A grande discussão envolvendo o reconhecimento da SAF como ré solidária em ações trabalhistas está na divergência de entendimento do judiciário com o que diz a legislação (Lei 14.193/21). Pela Lei da SAF, mais precisamente em seu art.10, a empresa estaria livre de responder pelo passivo do clube judicialmente, apesar de haver uma responsabilidade por meio de repasses de 20% da receita e 50% dos dividendos para a associação para o pagamento dos débitos.

O que diz o art. 10 da Lei da SAF?

Art. 10.  O clube ou pessoa jurídica original é responsável pelo pagamento das obrigações anteriores à constituição da Sociedade Anônima do Futebol, por meio de receitas próprias e das seguintes receitas que lhe serão transferidas pela Sociedade Anônima do Futebol, quando constituída exclusivamente:

I – por destinação de 20% (vinte por cento) das receitas correntes mensais auferidas pela Sociedade Anônima do Futebol, conforme plano aprovado pelos credores, nos termos do inciso I do caput do art. 13 desta Lei;

II – por destinação de 50% (cinquenta por cento) dos dividendos, dos juros sobre o capital próprio ou de outra remuneração recebida desta, na condição de acionista.

No entanto, não foi esse o entendimento. No caso envolvendo o ex-treinador de goleiro do time feminino do Cruzeiro, a magistrada ressaltou que os termos não se aplicam quando a dívida é relacionada “às atividades específicas de seu objeto social”, nesse caso, o futebol.

Também nesta semana, o técnico Enderson Moreira foi outro a acionar o Cruzeiro na Justiça do Trabalho para cobrar parcelas de sua rescisão com o clube, multas e uma indenização, totalizando mais de R$ 1,5 milhão.
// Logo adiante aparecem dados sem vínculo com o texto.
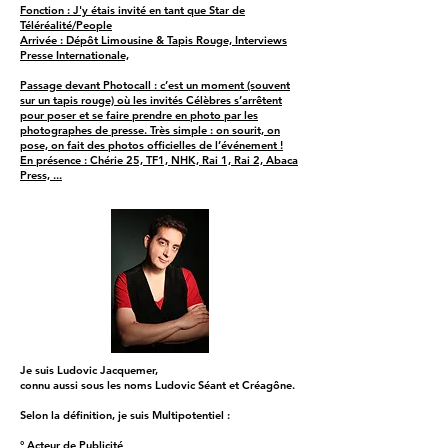
Fonction : J'y étais invité en tant que Star de
Téléréalité/People
Arrivée : Dépôt Limousine & Tapis Rouge, Interviews
Presse Internationale,
Passage devant Photocall : c’est un moment (souvent
sur un tapis rouge) où les invités Célèbres s’arrêtent
pour poser et se faire prendre en photo par les
photographes de presse. Très simple : on sourit, on
pose, on fait des photos officielles de l’événement !
En présence : Chérie 25, TF1, NHK, Rai 1, Rai 2, Abaca
Press, ...
Je suis Ludovic Jacquemer,
connu aussi sous les noms Ludovic Séant et Créagône.
Selon la définition, je suis Multipotentiel :
° Acteur de Publicité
A defesa do treinador também solicitou a inclusão da SAF no processo como responsável solidária, citando a sentença da 12ª Vara (caso de Fábio Fagundes).

Ainda é cedo para afirmar que já há uma jurisprudência sobre o tema, uma vez que ainda é preciso aguardar pelas decisões de outras instâncias, como o Tribunal Superior do Trabalho (TST) e Superior Tribunal Federal (STF). No entanto, parece ser cada vez mais claro que as SAFs não estão blindadas dos débitos feitos pelas associações, servindo de alerta para outros clubes, como Vasco e Botafogo.